Pixel coordinate grounding data
---+---

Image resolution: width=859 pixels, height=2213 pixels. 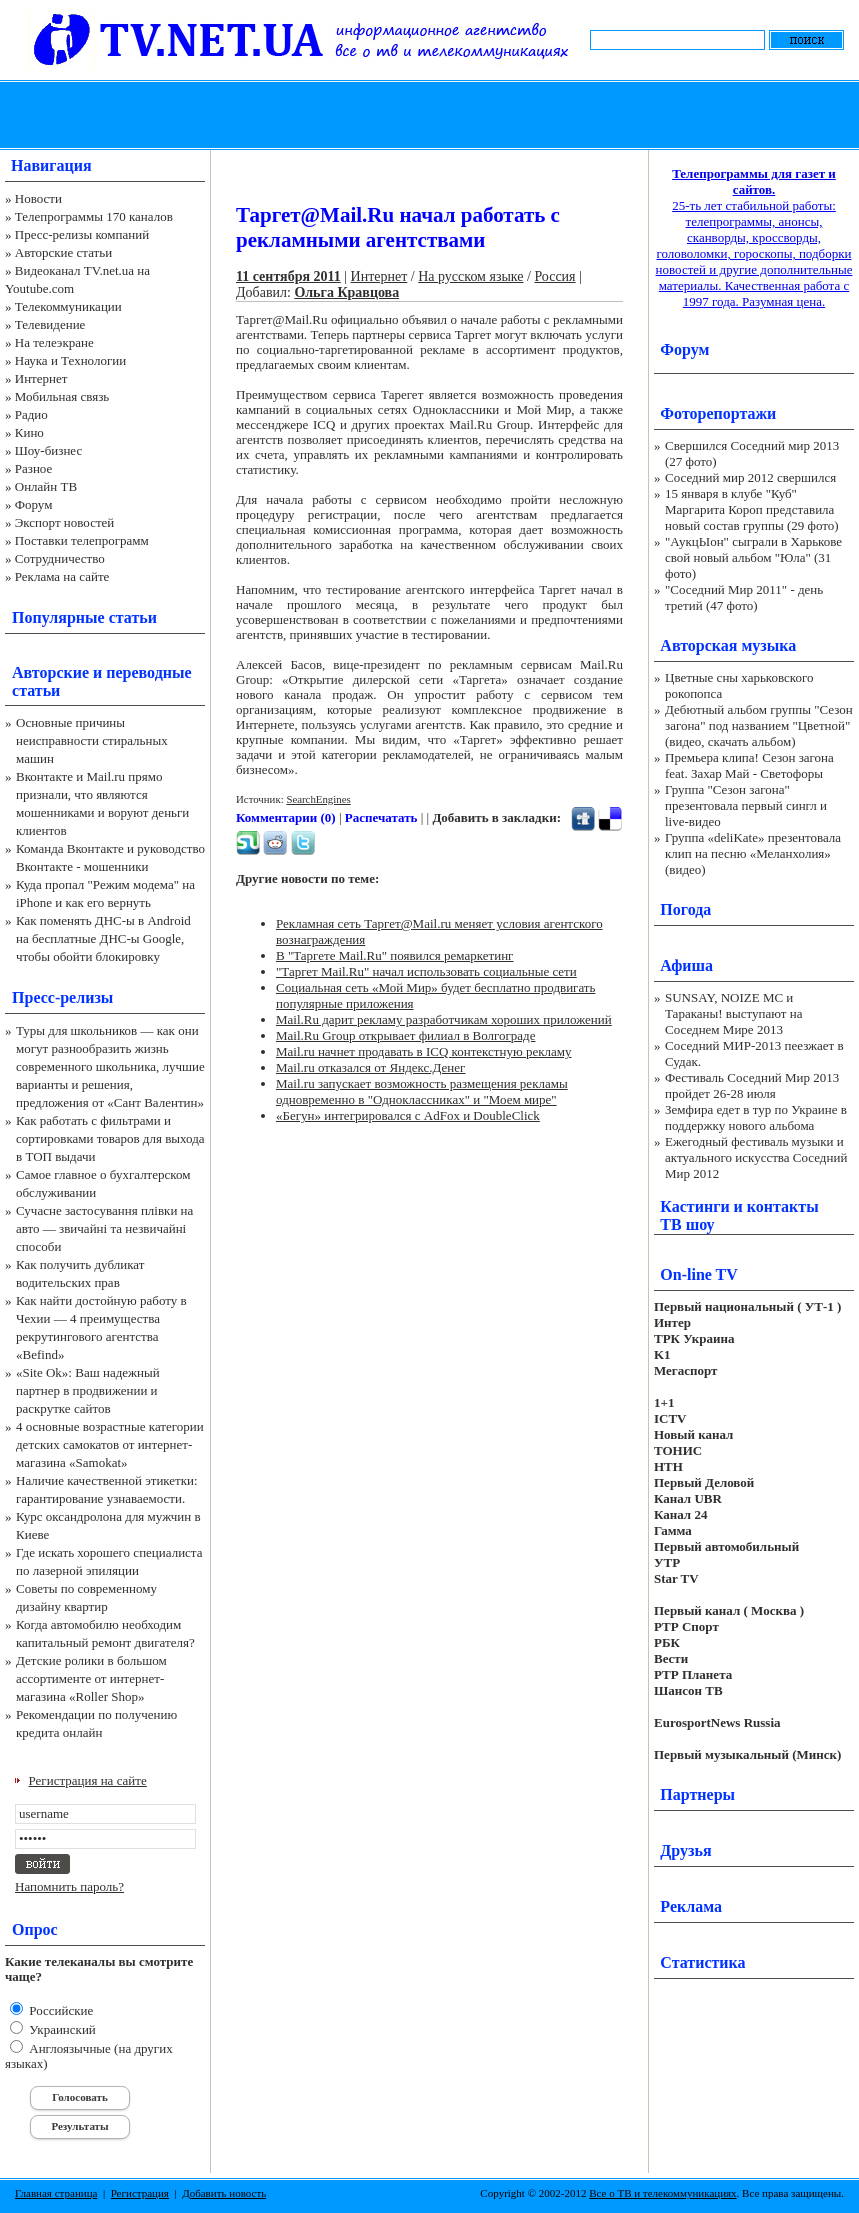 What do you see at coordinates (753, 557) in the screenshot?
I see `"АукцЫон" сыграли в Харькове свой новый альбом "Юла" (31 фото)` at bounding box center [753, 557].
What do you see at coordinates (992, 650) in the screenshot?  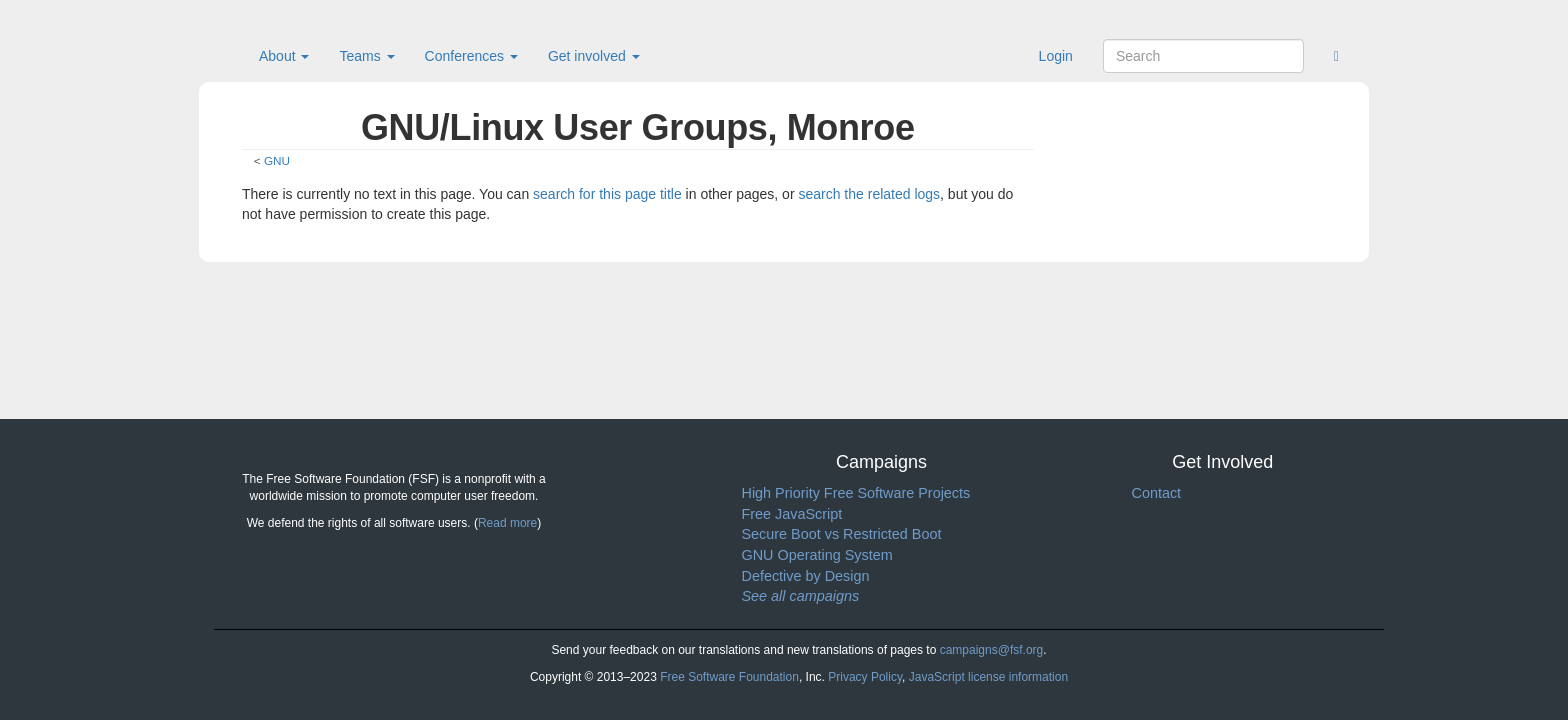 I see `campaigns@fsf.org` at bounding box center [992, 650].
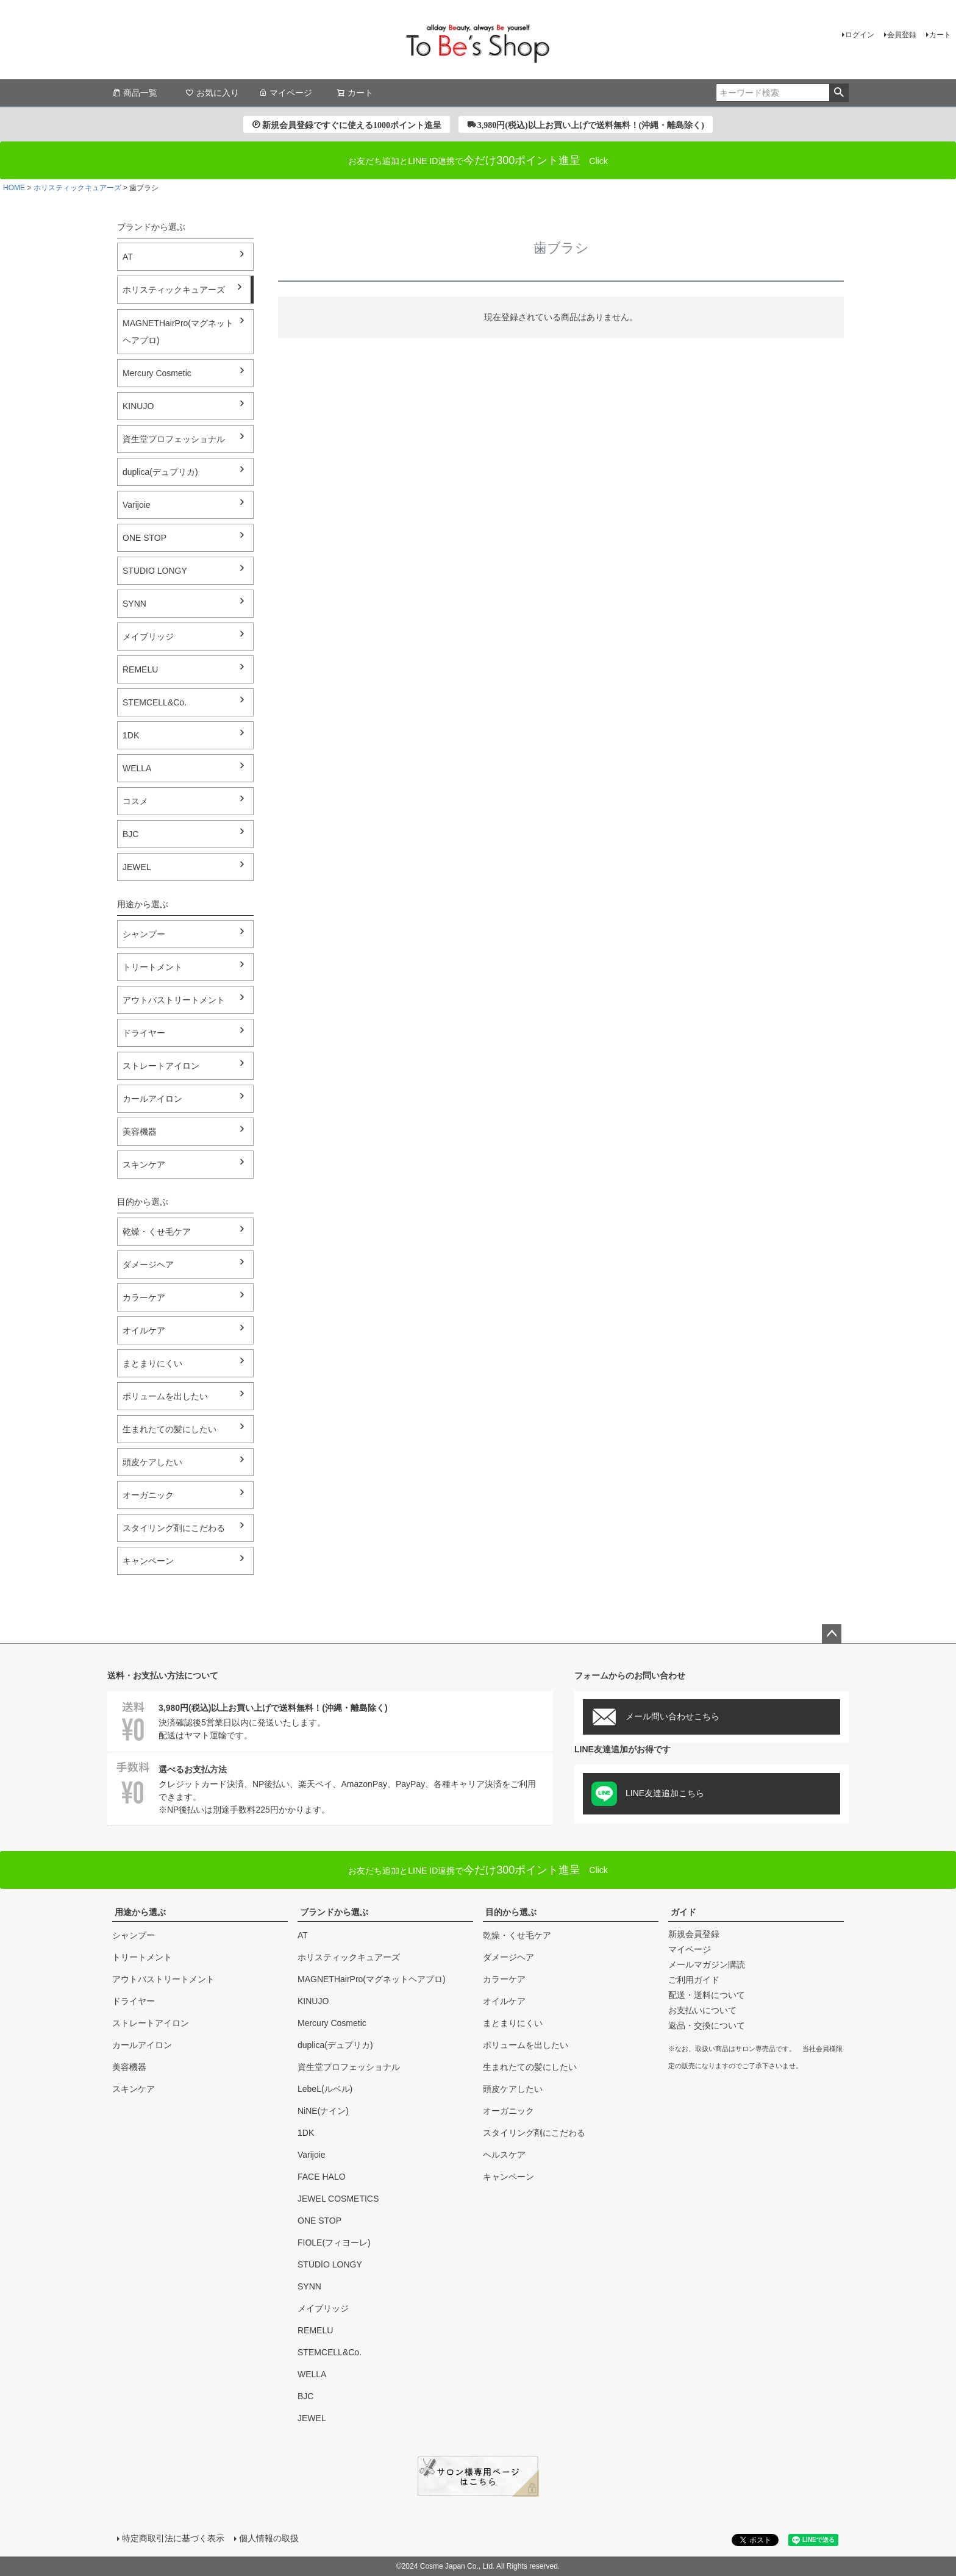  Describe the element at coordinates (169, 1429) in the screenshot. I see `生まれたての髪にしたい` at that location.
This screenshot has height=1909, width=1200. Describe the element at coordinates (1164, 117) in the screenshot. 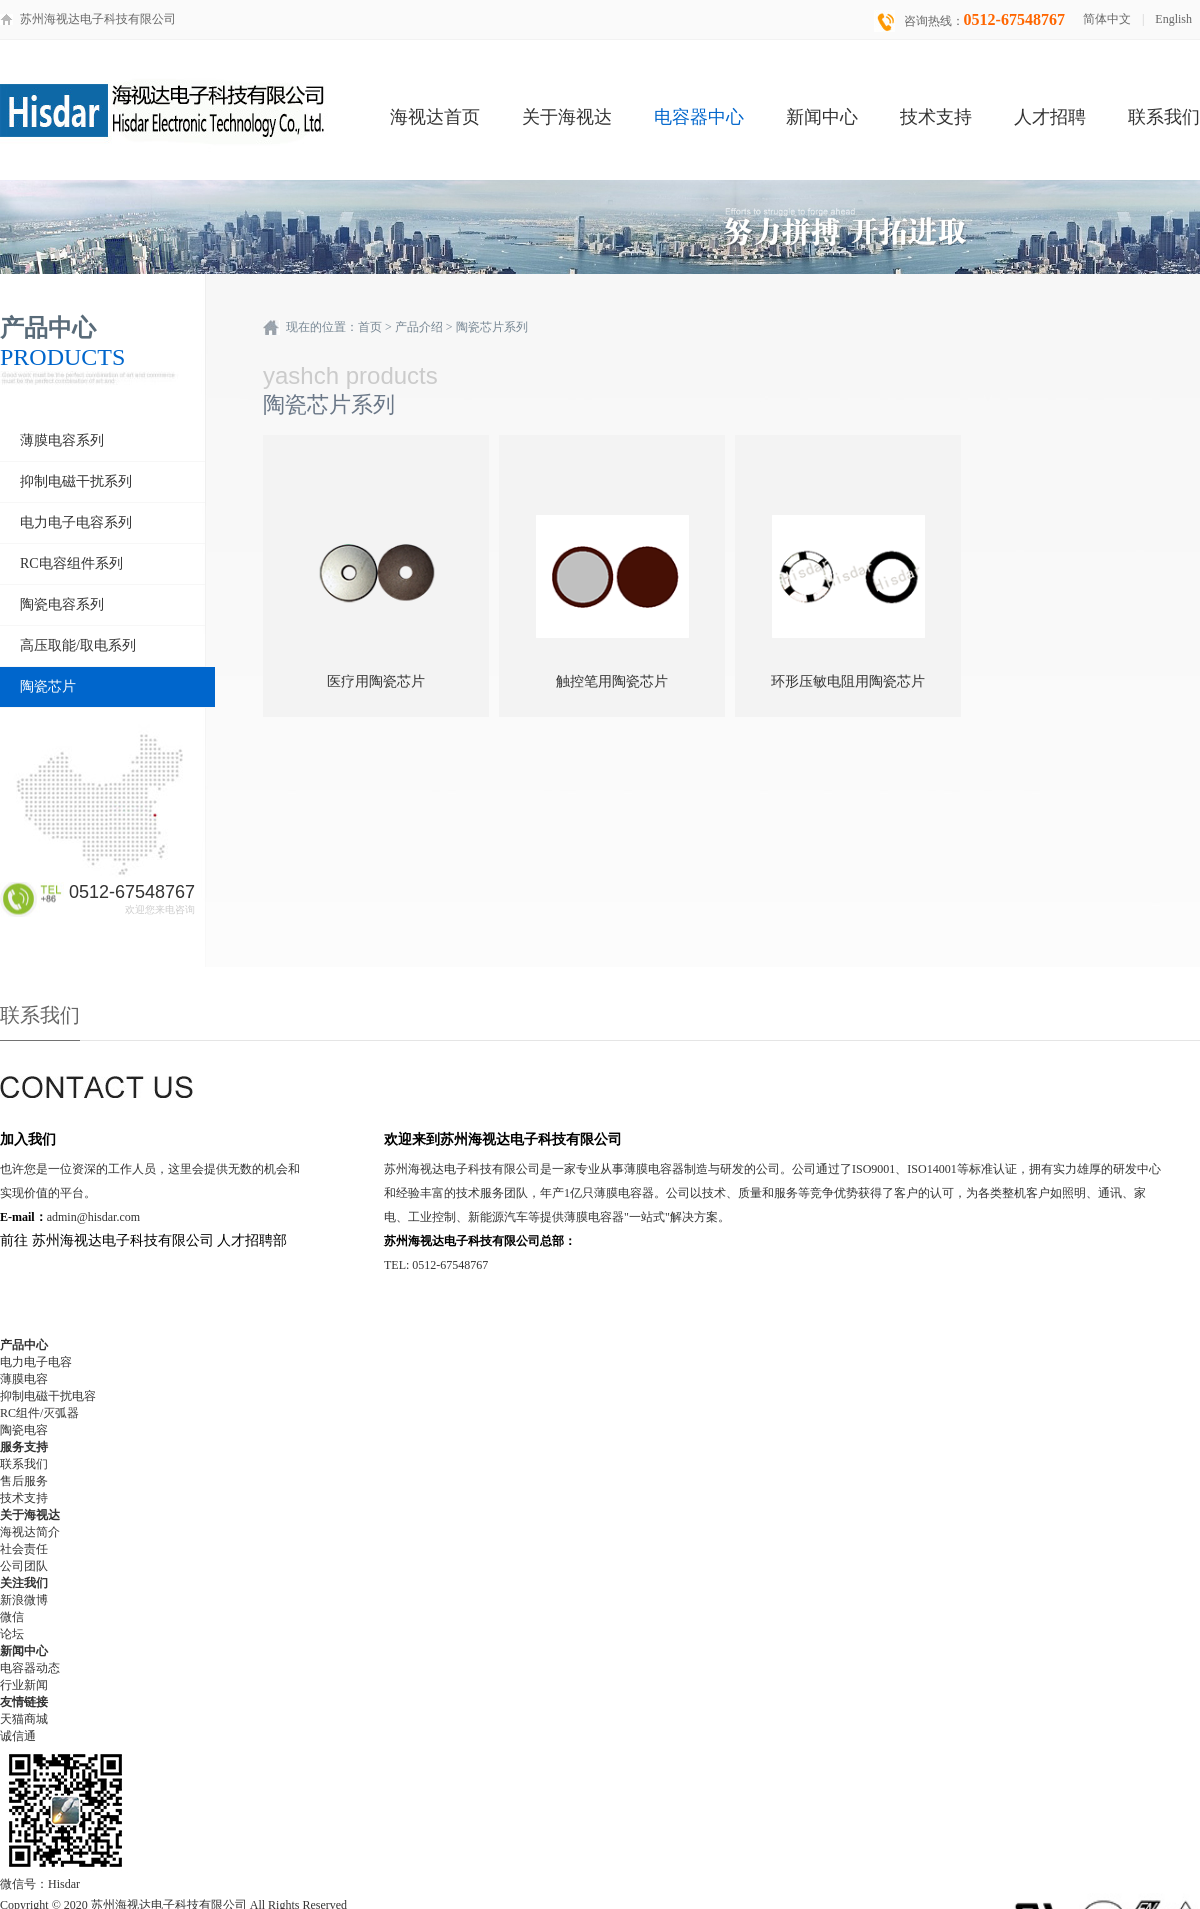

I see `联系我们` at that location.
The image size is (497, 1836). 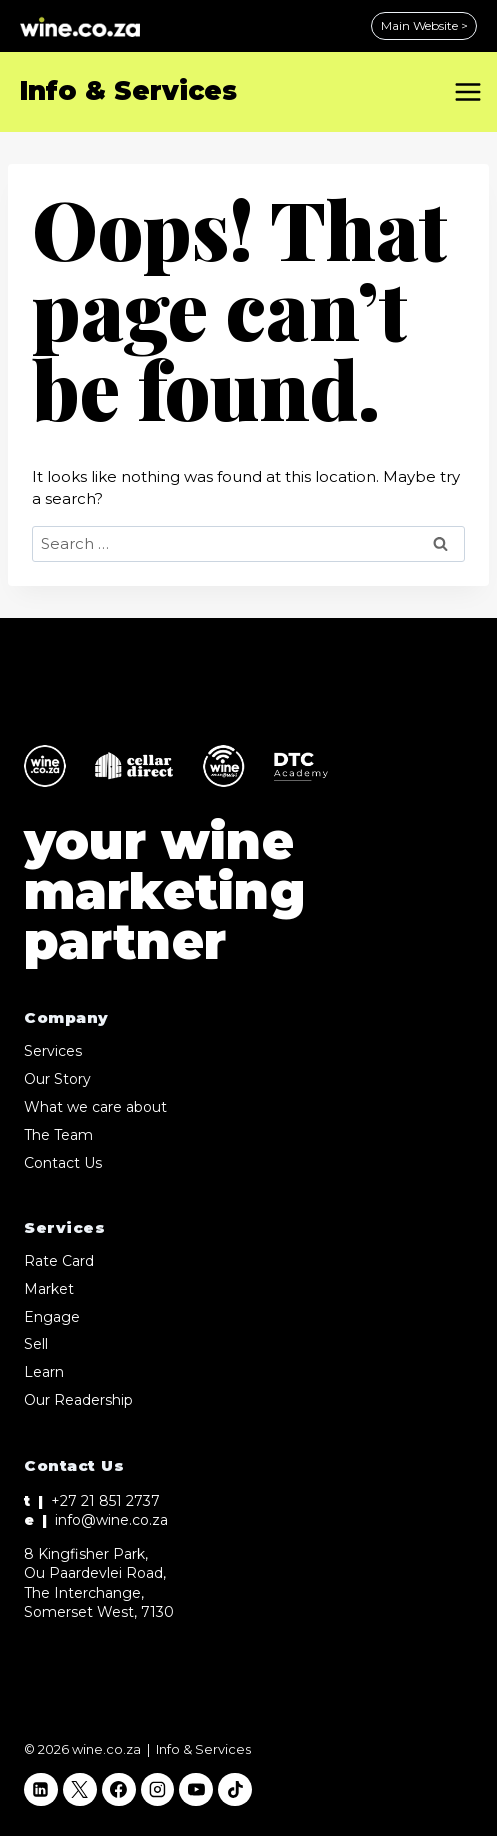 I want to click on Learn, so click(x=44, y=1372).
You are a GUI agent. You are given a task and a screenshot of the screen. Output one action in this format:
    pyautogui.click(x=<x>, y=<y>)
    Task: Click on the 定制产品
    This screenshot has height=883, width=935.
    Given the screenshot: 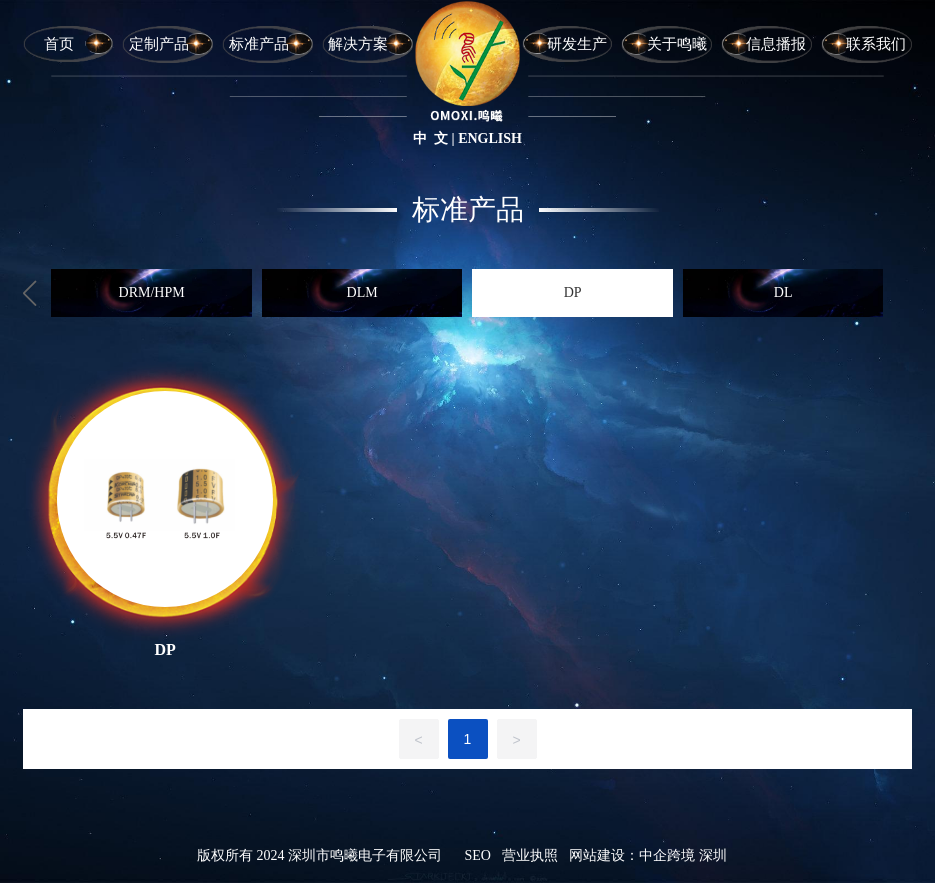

---+---

• Task to complete: Please return, without any change, the lines from the line containing "You are a GUI" through the last line of the entries, dropping the pictures.

• Exercise output:
You are a GUI agent. You are given a task and a screenshot of the screen. Output one action in this format:
    pyautogui.click(x=<x>, y=<y>)
    Task: Click on the 定制产品
    This screenshot has height=883, width=935.
    Given the screenshot: 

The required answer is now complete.